Sole Proprietorships / Schedule C Businesses
Problems. The sole proprietorship can be very expensive to operate from a tax as well as a liability perspective. The primary issues with Sole Proprietorships are:
- You have high Social Security and Medicare taxes. This is because all of your earnings are potentially subject to Social Security and Medicare taxes.
- You have a high audit risk. Because all business income and expenses for a sole proprietor are shown on Schedule C of From 1040, there is a significantly increased audit risk. This audit risk can be significantly reduced by reporting the income and expenses on a different form.
- You have unlimited liability. The most damming aspect of a sole proprietorship is unlimited liability. If you are subject to a lawsuit, potentially all of your assets, both personal assets as well as business assets, can be subject to a judicial sale to satisfy the claims of a judgment creditor.
- You cannot have a partner should you decide to have one. If you decide that you want a partner, a sole proprietorship will not suffice as a vehicle for reporting your income and expenses.
- You cannot report continuing losses over a certain period of time. As a general rule, you can report business losses up to three of the last five years. If you report losses for greater than the allotted number of years, any losses may be presumed to be “hobby losses,” and therefore not eligible to be offset against other income.
Solutions. You should consider incorporating and making an S Election so as to:
- Significantly reduce your Social Security and Medicare taxes. As discussed above, you can reduce your Social Security and Medicare taxes by reporting only your fair market value income as compensation.
- Lower your audit risk. You can lower your audit risk by reporting all of your income and expenses on a form separate from your Form 1040.
- Achieve limited liability for you and your family. You can achieve limited liability by incorporating or becoming an LLC. This will be a significant step toward protecting your assets from lawsuits.
- Allow you to get another partner, if desired.
- Allow you to show recurring losses. You will be able to show recurring losses without being presumed to be generating “hobby losses.”

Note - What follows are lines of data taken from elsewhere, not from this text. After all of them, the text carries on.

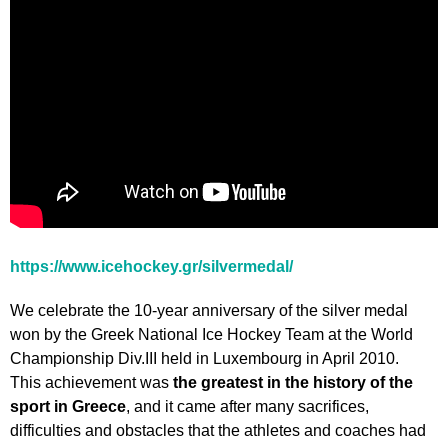
https://www.icehockey.gr/silvermedal/
We celebrate the 10-year anniversary of the silver medal
won by the Greek National Ice Hockey Team at the World
Championship Div.III held in Luxembourg in April 2010.
This achievement was
the greatest in the history of the
sport in Greece
, and it came after many sacrifices,
difficulties and obstacles that the athletes and coaches had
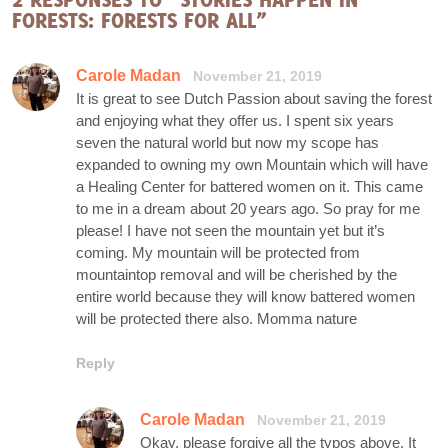
FORESTS: FORESTS FOR ALL”
Carole Madan
November 21, 2019
It is great to see Dutch Passion about saving the forest
and enjoying what they offer us. I spent six years
seven the natural world but now my scope has
expanded to owning my own Mountain which will have
a Healing Center for battered women on it. This came
to me in a dream about 20 years ago. So pray for me
please! I have not seen the mountain yet but it’s
coming. My mountain will be protected from
mountaintop removal and will be cherished by the
entire world because they will know battered women
will be protected there also. Momma nature
Reply
Carole Madan
November 21, 2019
Okay, please forgive all the typos above. It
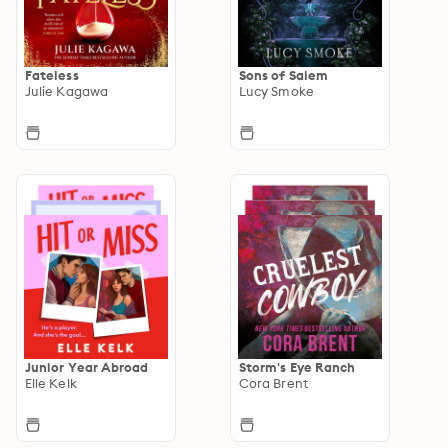
Fateless
Sons of Salem
Julie Kagawa
Lucy Smoke
Junior Year Abroad
Storm's Eye Ranch
Elle Kelk
Cora Brent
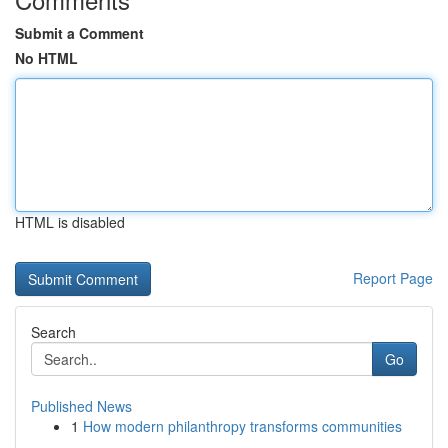
Submit a Comment
No HTML
HTML is disabled
Report Page
Search
Go
Published News
1
How modern philanthropy transforms communities
...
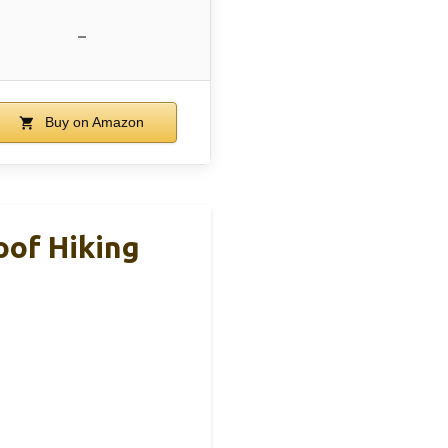
–
Buy on Amazon
of Hiking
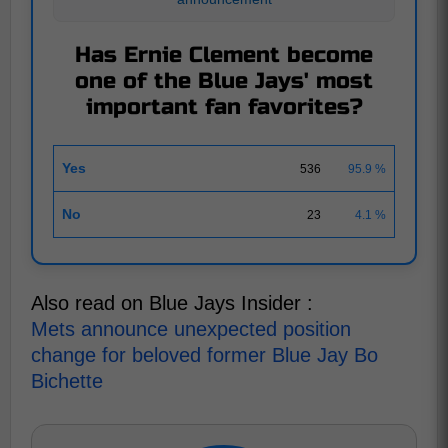
Has Ernie Clement become
one of the Blue Jays' most
important fan favorites?
Yes
536
95.9 %
No
23
4.1 %
Also read on Blue Jays Insider :
Mets announce unexpected position
change for beloved former Blue Jay Bo
Bichette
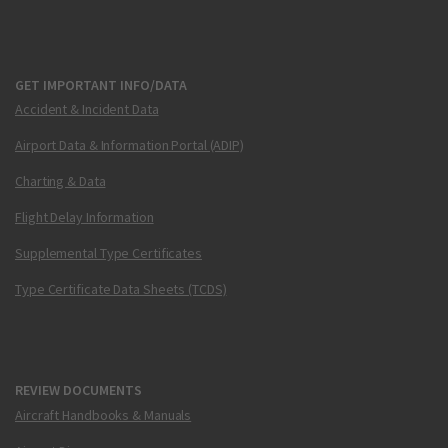
GET IMPORTANT INFO/DATA
Accident & Incident Data
Airport Data & Information Portal (ADIP)
Charting & Data
Flight Delay Information
Supplemental Type Certificates
Type Certificate Data Sheets (TCDS)
REVIEW DOCUMENTS
Aircraft Handbooks & Manuals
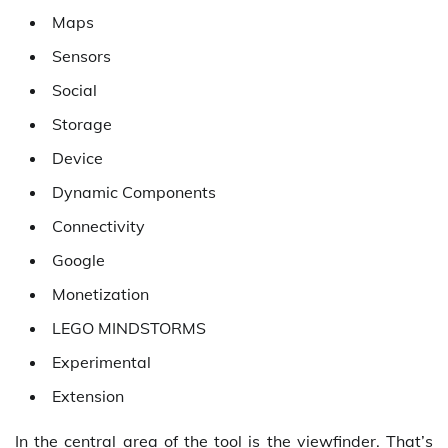
Maps
Sensors
Social
Storage
Device
Dynamic Components
Connectivity
Google
Monetization
LEGO MINDSTORMS
Experimental
Extension
In the central area of the tool is the viewfinder. That’s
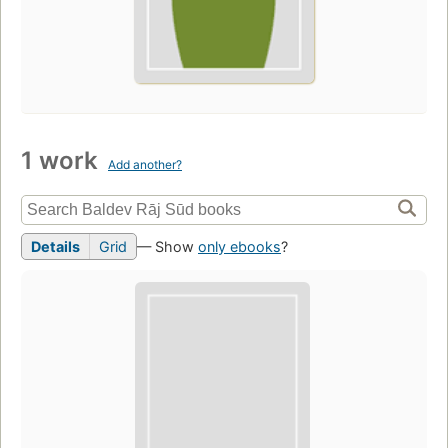
1 work
Add another?
Details
Grid
— Show
only ebooks
?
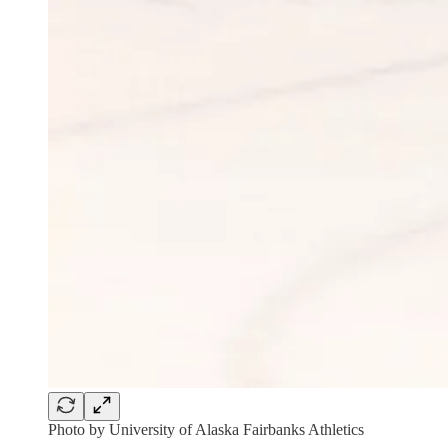
Photo by University of Alaska Fairbanks Athletics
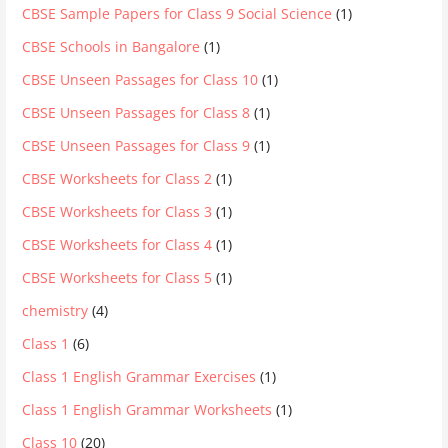
CBSE Sample Papers for Class 9 Social Science
(1)
CBSE Schools in Bangalore
(1)
CBSE Unseen Passages for Class 10
(1)
CBSE Unseen Passages for Class 8
(1)
CBSE Unseen Passages for Class 9
(1)
CBSE Worksheets for Class 2
(1)
CBSE Worksheets for Class 3
(1)
CBSE Worksheets for Class 4
(1)
CBSE Worksheets for Class 5
(1)
chemistry
(4)
Class 1
(6)
Class 1 English Grammar Exercises
(1)
Class 1 English Grammar Worksheets
(1)
Class 10
(20)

Limited Liability Company / Partnership
Problems. The tax partnership (which is typically a state law LLC or state law partnership), can be very expensive to operate. The primary problems with the LLC / tax partnership form of business include:
- High Social Security and Medicare taxes. As discussed above, you can incur higher Social Security and Medicare taxes if all of your income is reported as compensation under the “tax partnership” reporting mechanism.
- If you are a state law partnership, then you have unlimited liability. Being classified as a state law partnership is a big no-no. This is because you can be liable for the errors and omissions of your partner, and potentially all of your assets will be subject to sale to satisfy the claims of a judgment creditor.
- If you are an LLC, than liability protection is not any greater than with an S corporation or a C corporation.
Solutions. You should consider:
- Making an S election so as to significantly reduce your Social Security and Medicare taxes. This point is discussed above.
- If you are a partnership, converting into a corporation, and making an S election so as to achieve unlimited liability.
- Securing the best retirement plan, considering your salary.